The communications department held two-day public hearings on the Bill in Midrand this week and it is unclear whether the ­regulator’s hard-line rejection of the Bill explains why it was allegedly not informed about the hearings.

Paseka Maleka, Icasa’s spokesperson, said the authority had not attended “because we did not receive an invitation or any communication from the department”, although the department denies the claim.

Nyanda controversially mooted the funding of the SABC with a personal income tax of 1%, an idea that his successor, Roy Padayachie, appears to be keeping on the boil.

But the Centre for Constitutional Rights pointed out at this week’s hearings that the proposed legislation constituted a “money Bill”. As this could result in personal income tax being collected, the Constitution mandated that the finance minister should introduce the Bill.

Commentators also have severe reservations about the department’s proposal to allow the Media Diversity and Development Agency (MDDA) to administer the resulting R2-billion fund, on the grounds that it has a high political profile and lacks capacity.

Icasa said that the minister should intervene in the SABC’s affairs only after consulting Parliament and Icasa should not have the power to deal with the corporation’s administrative issues or to hold the government’s MDDA, which supports small community and commercial media projects, financially accountable.

Lumko Mtimde, the MDDA chief executive, in his submission to the hearings this week, welcomed the proposed shift in the draft Bill from direct reliance on commercial funding of the SABC to a public funding model.

However, Icasa said that it cannot endorse the use of personal income tax to fund public broadcasting, as it was unfair to tax broadcasting licensees further.

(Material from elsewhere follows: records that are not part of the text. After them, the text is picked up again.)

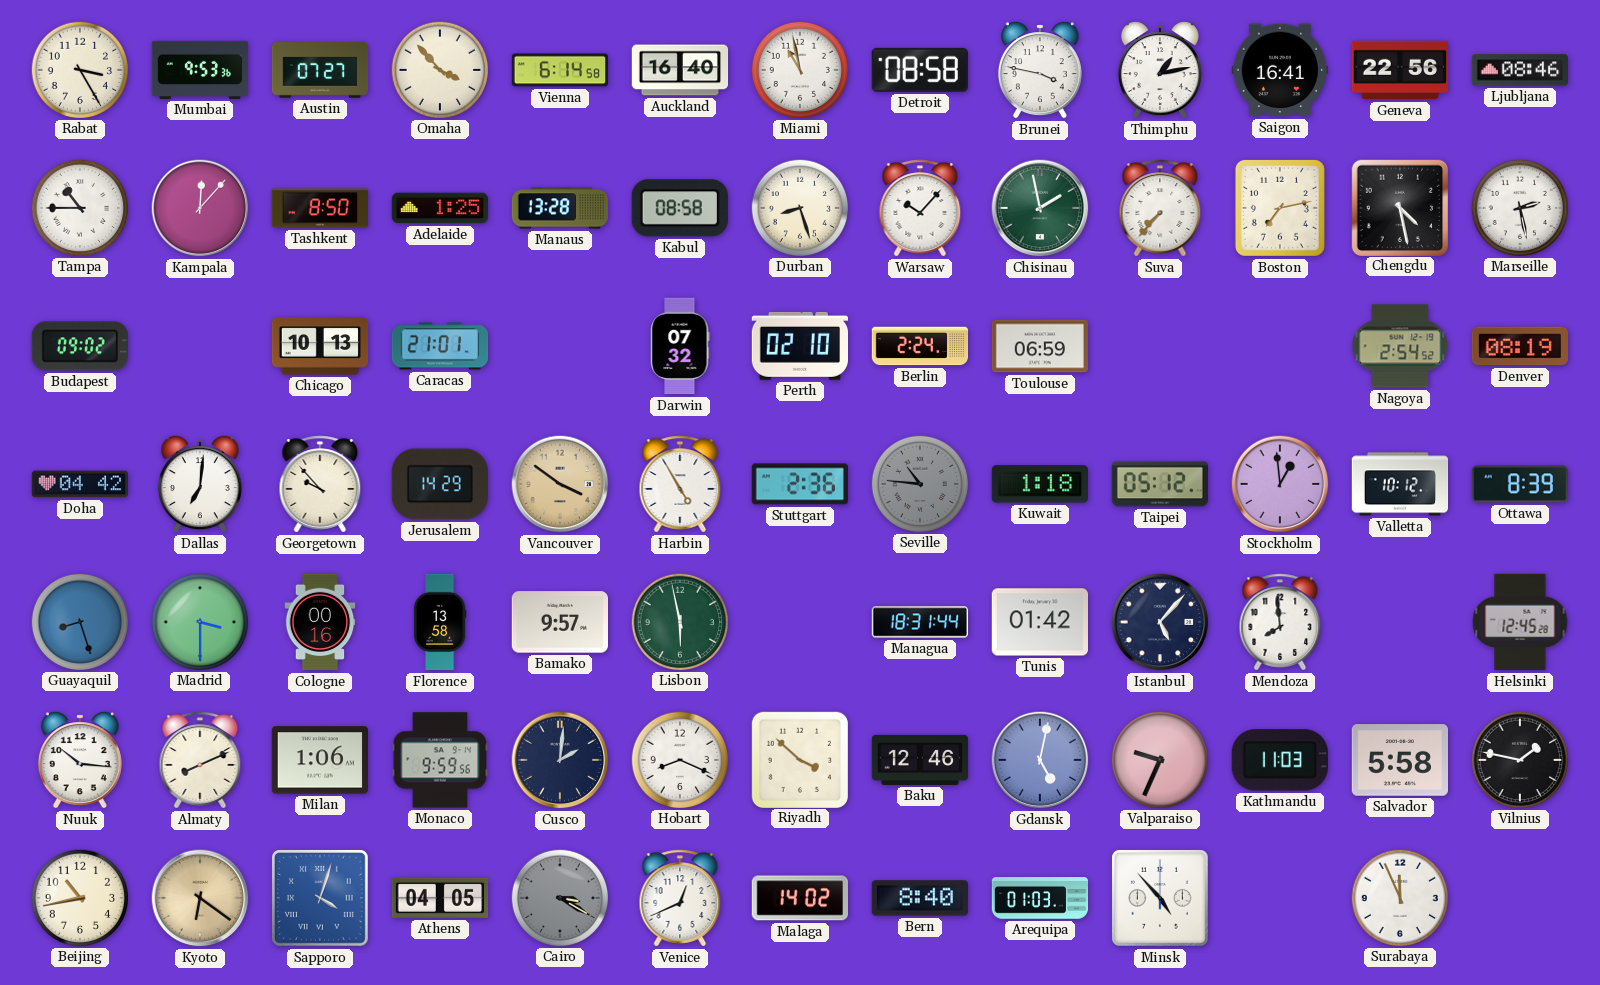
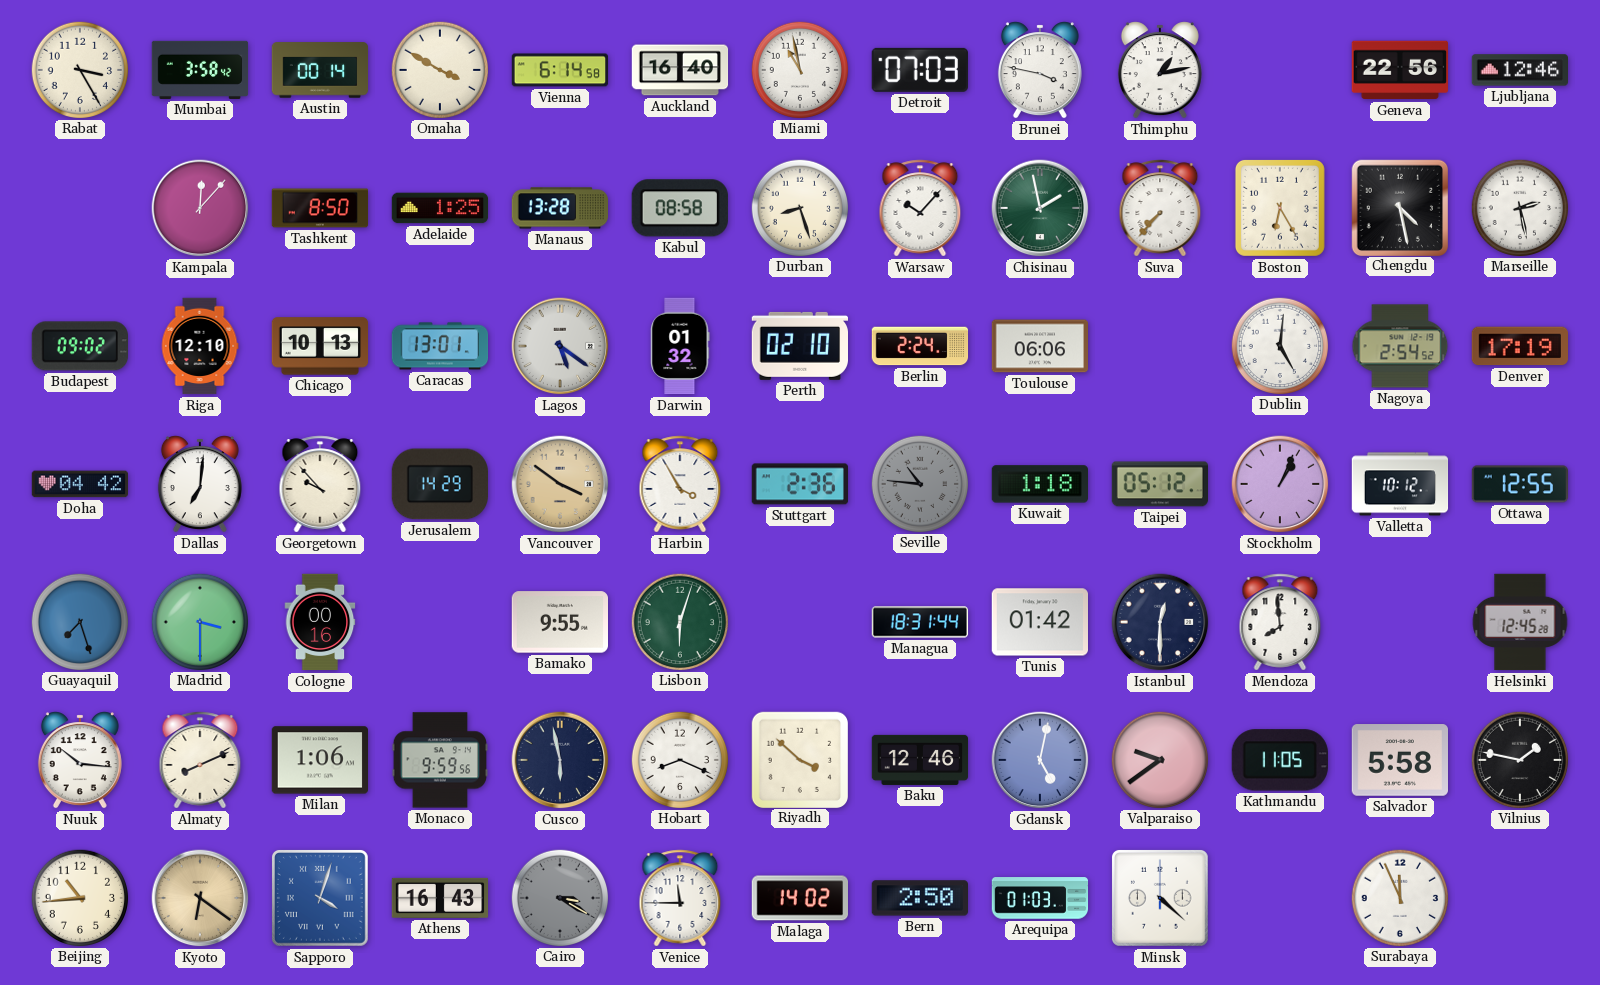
Mumbai: 9:53 -> 3:58
Austin: 07:27 -> 00:14
Omaha: 3:53 -> 3:50
Detroit: 08:58 -> 07:03
Saigon: 16:41 -> none
Ljubljana: 08:46 -> 12:46
Tampa: 10:45 -> none
Boston: 7:13 -> 6:25
Riga: none -> 12:10
Caracas: 21:01 -> 13:01
Lagos: none -> 5:21
Darwin: 07:32 -> 01:32
Toulouse: 06:59 -> 06:06
Dublin: none -> 5:01
Denver: 08:19 -> 17:19
Harbin: 4:55 -> 3:55
Stockholm: 12:59 -> 1:04
Ottawa: 8:39 -> 12:55
Guayaquil: 8:27 -> 7:27
Florence: 13:58 -> none
Bamako: 9:57 -> 9:55
Lisbon: 5:58 -> 6:03
Istanbul: 5:07 -> 12:30
Cusco: 2:01 -> 5:58
Valparaiso: 9:34 -> 9:39
Kathmandu: 11:03 -> 11:05
Beijing: 10:43 -> 10:44
Athens: 04:05 -> 16:43
Venice: 12:41 -> 11:45
Bern: 8:40 -> 2:50
Minsk: 4:53 -> 4:22
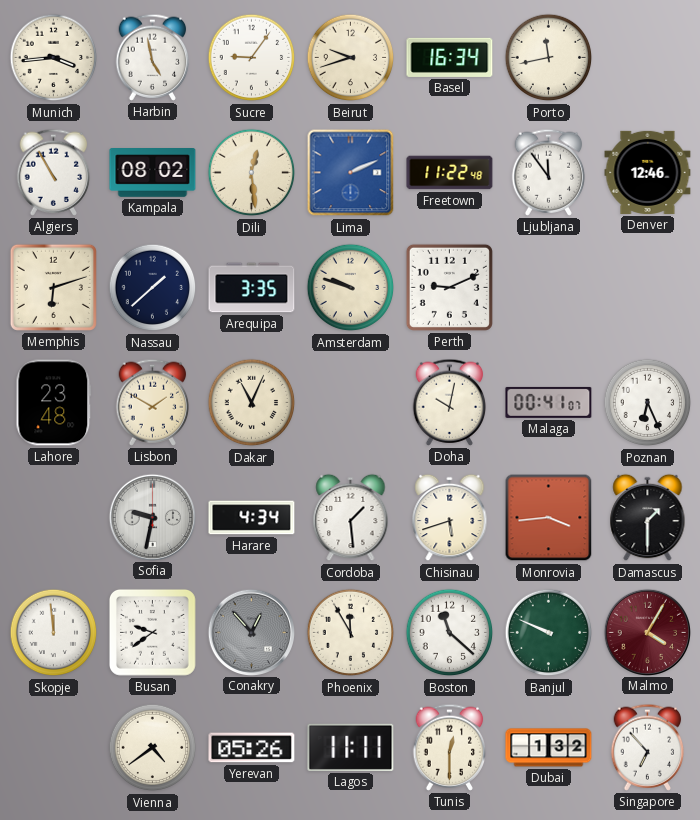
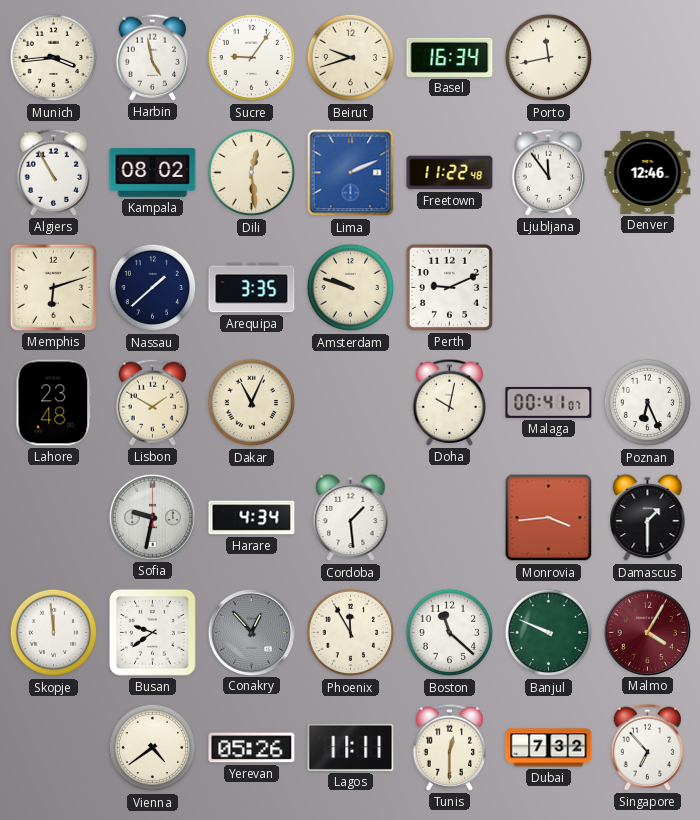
Chisinau: 5:42 -> none
Dubai: 1:32 -> 7:32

It also argued that the tax system provides for an “unstable revenue collection model” as it is inherently embedded in fluctuating economic conditions.

The Bill fails to deal holistically with the many challenges bedevilling the SABC and the introduction of a public service broadcasting system “effectively diminishes the role of the public broadcaster and downplays its challenges,” said Icasa.

It recommended that the Bill should be limited to “dealing with public broadcasting service issues only, as opposed to extending public service broadcasting to all licensees”.

There seems to be no economic basis for the proposed model, because there is no indication of the cost estimates of running the corporation efficiently, or of the revenue to be collected from the proposed model, the authority said.

Mtimde said apparent “drafting errors” in the Bill that appeared to compromise editorial independence, an independent broadcasting system and a vibrant community broadcasting sector. He suggested that the minister should correct these.